At 4:12 PM 09/24/02, David W. Fenton wrote:

[answering me]
>> I never use the Auto Update checkbox. I'm still not clear what it is that
>> bothers you about click-assignment without Auto Update, but I don't really
>> need to know. The program should be designed so that you can work with
>> Type-in-Score only and never need to visit Click Assignment or Edit Lyrics.
>
>Because when I click on a note to assign it, I cannot then see for
>certain that I've gotten it right, because the score does not
>properly repaint so that I can see the results of the click.

Hmm, I'm not experiencing that problem.  I do sometimes get bad
screen-draws that don't show lyrics right, but those happen regardless of
whether I'm using click-assignment (or even in the lyric tool at all).  I
assumed these were related to my old, slow system, and I just do a redraw
command to clean them up.

Other than that, I have no redraw problems with click-assignment regardless
of whether "auto update" is on or not.

>If I delete the syllable, the hyphens attached to it should be
>deleted.

If by this you mean the hyphen FOLLOWING the syllable, I agree with you.
If you are deleting a syllable with a hyphen on either side, I believe that
one hyphen should be deleted and the other should remain.  I think that
will reflect the user's intentions more often.

>When I think of "real data," I think of my score.

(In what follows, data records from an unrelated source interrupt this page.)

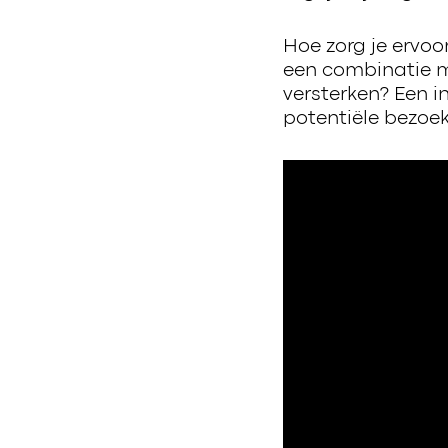
Hoe zorg je ervo
een combinatie ma
versterken? Een i
potentiële bezoek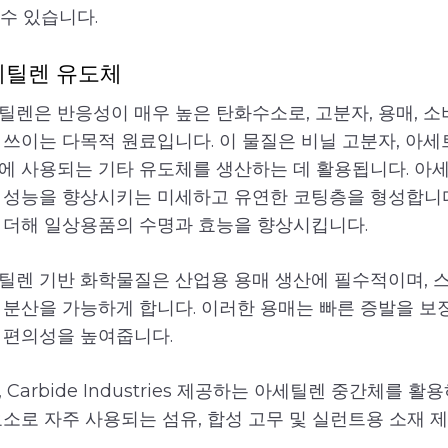
수 있습니다.
세틸렌 유도체
틸렌은 반응성이 매우 높은 탄화수소로, 고분자, 용매, 
 쓰이는 다목적 원료입니다. 이 물질은 비닐 고분자, 아세
에 사용되는 기타 유도체를 생산하는 데 활용됩니다. 아세
 성능을 향상시키는 미세하고 유연한 코팅층을 형성합니다
 더해 일상용품의 수명과 효능을 향상시킵니다.
틸렌 기반 화학물질은 산업용 용매 생산에 필수적이며, 스
 분산을 가능하게 합니다. 이러한 용매는 빠른 증발을 
 편의성을 높여줍니다.
 Carbide Industries 제공하는 아세틸렌 중간체를 활용하
요소로 자주 사용되는 섬유, 합성 고무 및 실런트용 소재 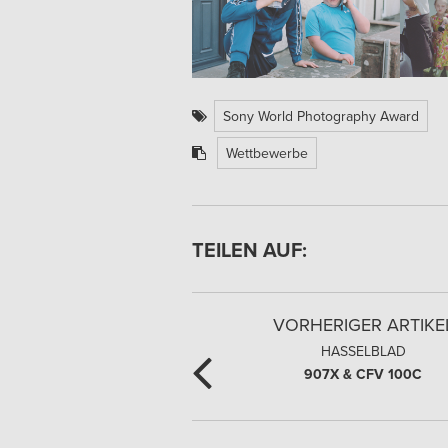
Sony World Photography Award
Wettbewerbe
TEILEN AUF:
VORHERIGER ARTIKE
HASSELBLAD
907X & CFV 100C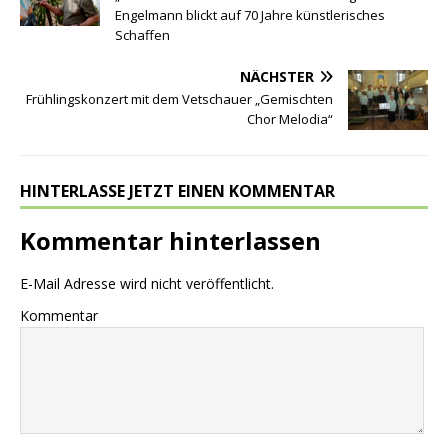
Engelmann blickt auf 70 Jahre künstlerisches
Schaffen
NÄCHSTER
Frühlingskonzert mit dem Vetschauer „Gemischten
Chor Melodia“
HINTERLASSE JETZT EINEN KOMMENTAR
Kommentar hinterlassen
E-Mail Adresse wird nicht veröffentlicht.
Kommentar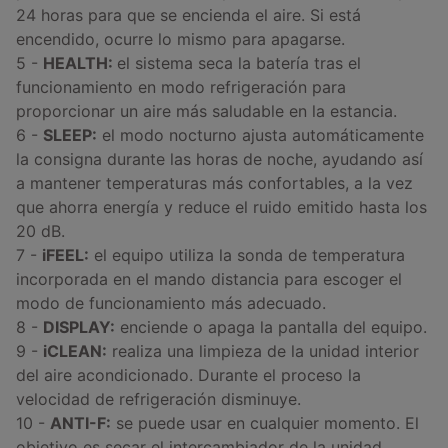
24 horas para que se encienda el aire. Si está
encendido, ocurre lo mismo para apagarse.
5 -
HEALTH:
el sistema seca la batería tras el
funcionamiento en modo refrigeración para
proporcionar un aire más saludable en la estancia.
6 -
SLEEP:
el modo nocturno ajusta automáticamente
la consigna durante las horas de noche, ayudando así
a mantener temperaturas más confortables, a la vez
que ahorra energía y reduce el ruido emitido hasta los
20 dB.
7 -
iFEEL:
el equipo utiliza la sonda de temperatura
incorporada en el mando distancia para escoger el
modo de funcionamiento más adecuado.
8 -
DISPLAY:
enciende o apaga la pantalla del equipo.
9 -
iCLEAN:
realiza una limpieza de la unidad interior
del aire acondicionado. Durante el proceso la
velocidad de refrigeración disminuye.
10 -
ANTI-F:
se puede usar en cualquier momento. El
objetivo es secar el intercambiador de la unidad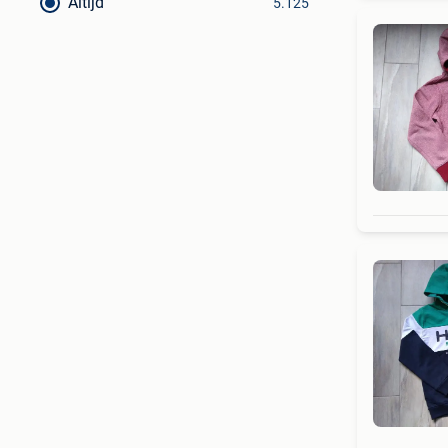
Altijd
5.125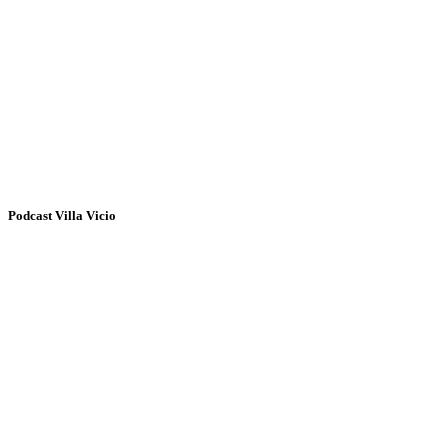
Podcast Villa Vicio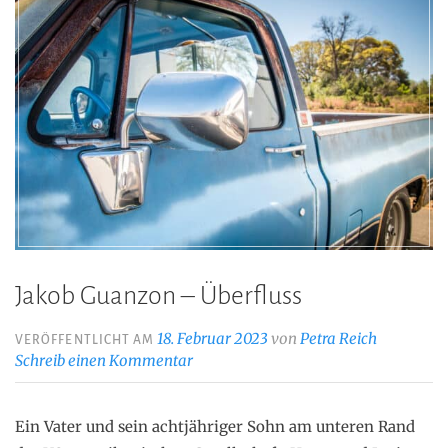
Jakob Guanzon – Überfluss
18. Februar 2023
von
Petra Reich
VERÖFFENTLICHT AM
Schreib einen Kommentar
Ein Vater und sein achtjähriger Sohn am unteren Rand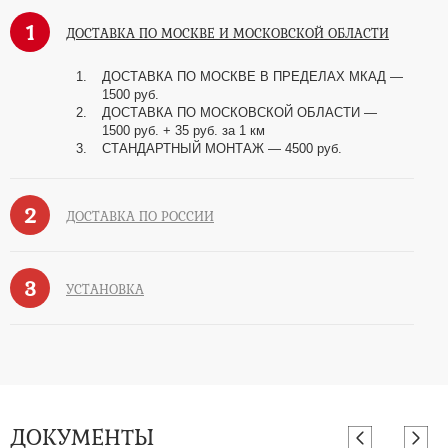
1
ДОСТАВКА ПО МОСКВЕ И МОСКОВСКОЙ ОБЛАСТИ
ДОСТАВКА ПО МОСКВЕ В ПРЕДЕЛАХ МКАД —
1500 руб.
ДОСТАВКА ПО МОСКОВСКОЙ ОБЛАСТИ —
1500 руб. + 35 руб. за 1 км
СТАНДАРТНЫЙ МОНТАЖ — 4500 руб.
2
ДОСТАВКА ПО РОССИИ
3
УСТАНОВКА
ДОКУМЕНТЫ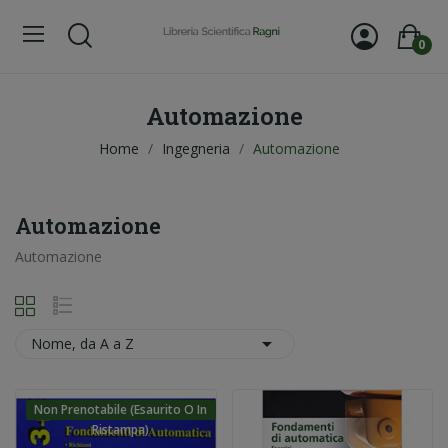
0
Automazione
Home
Ingegneria
Automazione
Automazione
Automazione

Nome, da A a Z
Non Prenotabile (esaurito O In
Ristampa)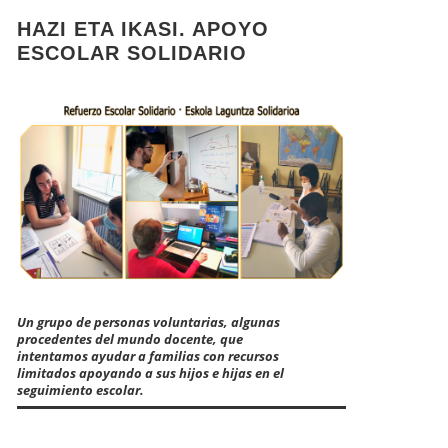
HAZI ETA IKASI. APOYO
ESCOLAR SOLIDARIO
Un grupo de personas voluntarias, algunas
procedentes del mundo docente, que
intentamos ayudar a familias con recursos
limitados apoyando a sus hijos e hijas en el
seguimiento escolar.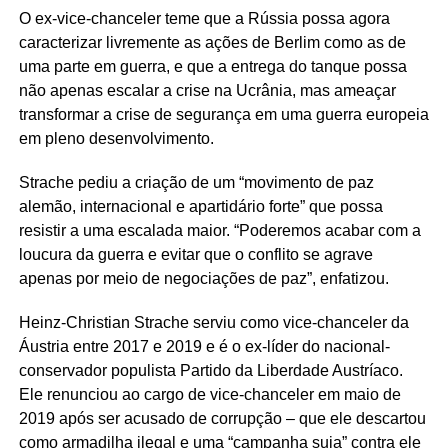
O ex-vice-chanceler teme que a Rússia possa agora
caracterizar livremente as ações de Berlim como as de
uma parte em guerra, e que a entrega do tanque possa
não apenas escalar a crise na Ucrânia, mas ameaçar
transformar a crise de segurança em uma guerra europeia
em pleno desenvolvimento.
Strache pediu a criação de um “movimento de paz
alemão, internacional e apartidário forte” que possa
resistir a uma escalada maior. “Poderemos acabar com a
loucura da guerra e evitar que o conflito se agrave
apenas por meio de negociações de paz”, enfatizou.
Heinz-Christian Strache serviu como vice-chanceler da
Áustria entre 2017 e 2019 e é o ex-líder do nacional-
conservador populista Partido da Liberdade Austríaco.
Ele renunciou ao cargo de vice-chanceler em maio de
2019 após ser acusado de corrupção – que ele descartou
como armadilha ilegal e uma “campanha suja” contra ele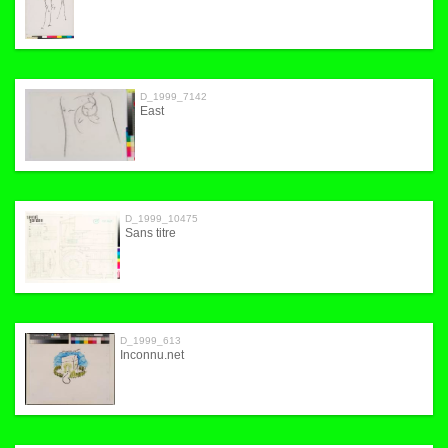
D_1999_7142
East
D_1999_10475
Sans titre
D_1999_613
Inconnu.net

When you think of
>the term, you think of the binary bits.
>
>I wonder whose point of view is more common?

I dunno.  How about if I restate my original statement as "... closer to
the binary bits..."?  Better?

>But in other contexts, SPACE introduces redundant spaces.

Again, could you offer an example?  I don't know how to introduce redundant
spaces in the text stream other than by deleting syllables.

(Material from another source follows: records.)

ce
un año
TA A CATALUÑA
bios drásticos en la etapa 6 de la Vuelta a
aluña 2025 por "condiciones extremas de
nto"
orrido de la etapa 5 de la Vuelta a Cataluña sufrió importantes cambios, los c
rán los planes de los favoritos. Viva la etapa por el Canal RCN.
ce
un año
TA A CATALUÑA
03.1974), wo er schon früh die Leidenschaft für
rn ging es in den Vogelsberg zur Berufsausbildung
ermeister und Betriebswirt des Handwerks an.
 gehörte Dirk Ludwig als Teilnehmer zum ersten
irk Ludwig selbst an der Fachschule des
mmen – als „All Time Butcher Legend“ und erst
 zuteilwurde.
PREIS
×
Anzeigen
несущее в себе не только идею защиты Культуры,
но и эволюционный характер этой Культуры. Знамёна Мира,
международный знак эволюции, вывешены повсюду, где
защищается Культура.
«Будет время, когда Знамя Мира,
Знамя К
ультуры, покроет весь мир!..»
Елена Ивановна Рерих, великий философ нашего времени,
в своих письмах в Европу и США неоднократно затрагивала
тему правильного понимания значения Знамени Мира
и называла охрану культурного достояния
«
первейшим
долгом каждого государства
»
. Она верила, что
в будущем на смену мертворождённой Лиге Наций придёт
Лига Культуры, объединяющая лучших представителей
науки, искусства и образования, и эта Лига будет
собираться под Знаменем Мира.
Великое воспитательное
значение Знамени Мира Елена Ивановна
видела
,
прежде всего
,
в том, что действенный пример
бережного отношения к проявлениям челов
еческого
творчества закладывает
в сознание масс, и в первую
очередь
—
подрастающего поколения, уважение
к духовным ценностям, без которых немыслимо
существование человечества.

>I just noticed that hitting ENTER after entering a syllable also
>moves to the next syllable, which means it's entering a space into
>the source text stream (I checked, and it does), but using ENTER
>instead of SPACE does *not* get rid of the excess hyphen.

Correct. The enter key advances to the next syllable without changing the
separator.

>In short, inconsistencies in the behavior of TYPE IN SCORE in
>relation to the source text stream abound.

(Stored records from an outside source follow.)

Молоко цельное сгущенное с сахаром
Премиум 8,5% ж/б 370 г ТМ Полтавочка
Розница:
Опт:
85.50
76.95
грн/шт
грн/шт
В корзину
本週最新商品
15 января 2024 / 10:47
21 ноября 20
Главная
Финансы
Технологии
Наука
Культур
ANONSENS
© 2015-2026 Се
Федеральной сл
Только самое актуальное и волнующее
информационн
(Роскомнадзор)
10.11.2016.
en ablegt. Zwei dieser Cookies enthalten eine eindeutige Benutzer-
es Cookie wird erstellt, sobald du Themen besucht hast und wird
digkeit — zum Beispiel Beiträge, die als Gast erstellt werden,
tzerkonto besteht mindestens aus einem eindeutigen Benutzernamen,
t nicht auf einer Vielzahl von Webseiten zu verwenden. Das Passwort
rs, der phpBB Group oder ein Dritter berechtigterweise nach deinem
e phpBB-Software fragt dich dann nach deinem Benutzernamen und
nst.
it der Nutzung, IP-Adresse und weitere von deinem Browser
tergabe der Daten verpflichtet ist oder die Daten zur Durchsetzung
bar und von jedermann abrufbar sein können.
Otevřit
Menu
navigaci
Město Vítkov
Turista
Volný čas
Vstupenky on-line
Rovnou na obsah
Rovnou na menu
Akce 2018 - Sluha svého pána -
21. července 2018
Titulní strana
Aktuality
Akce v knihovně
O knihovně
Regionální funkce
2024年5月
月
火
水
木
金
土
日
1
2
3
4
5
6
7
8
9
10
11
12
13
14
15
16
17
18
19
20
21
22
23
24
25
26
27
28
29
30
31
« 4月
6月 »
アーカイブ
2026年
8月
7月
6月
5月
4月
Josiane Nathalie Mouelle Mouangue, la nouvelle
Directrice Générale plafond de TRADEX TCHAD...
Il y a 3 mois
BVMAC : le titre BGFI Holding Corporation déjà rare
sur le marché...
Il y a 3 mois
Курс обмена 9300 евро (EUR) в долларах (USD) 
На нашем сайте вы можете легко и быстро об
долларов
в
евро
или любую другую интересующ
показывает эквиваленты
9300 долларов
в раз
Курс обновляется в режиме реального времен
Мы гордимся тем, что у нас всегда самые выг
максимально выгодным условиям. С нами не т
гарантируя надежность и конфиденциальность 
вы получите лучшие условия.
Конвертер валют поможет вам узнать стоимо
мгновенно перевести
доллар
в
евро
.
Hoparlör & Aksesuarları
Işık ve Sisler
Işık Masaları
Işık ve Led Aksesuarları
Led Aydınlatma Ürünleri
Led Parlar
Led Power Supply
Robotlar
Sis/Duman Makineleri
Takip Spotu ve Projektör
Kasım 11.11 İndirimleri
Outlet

I won't deny that problems abound, but I see no inconsistency in the
differing behavior of Enter and spacebar. Those are two different
operations. Enter behaves exactly the same as the right arrow key.  Is that
an inconsistency between spacebar and the right arrow?

>Eh? Why doesn't it do what it says, which is either to shift
>everything by one note, or to shift to the the next available note?
>It doesn't do either of those reliably, and is therefore very
>tedious, as one use of it in the middle of a score requires
>reprocessing every lyric assignment from there to the end.

The Shift Lyrics function is designed to shift every lyric from the one you
click until the end of text.  If that's not what you want, then using it
would indeed be tedious.  If that is what you want, then it's quite handy.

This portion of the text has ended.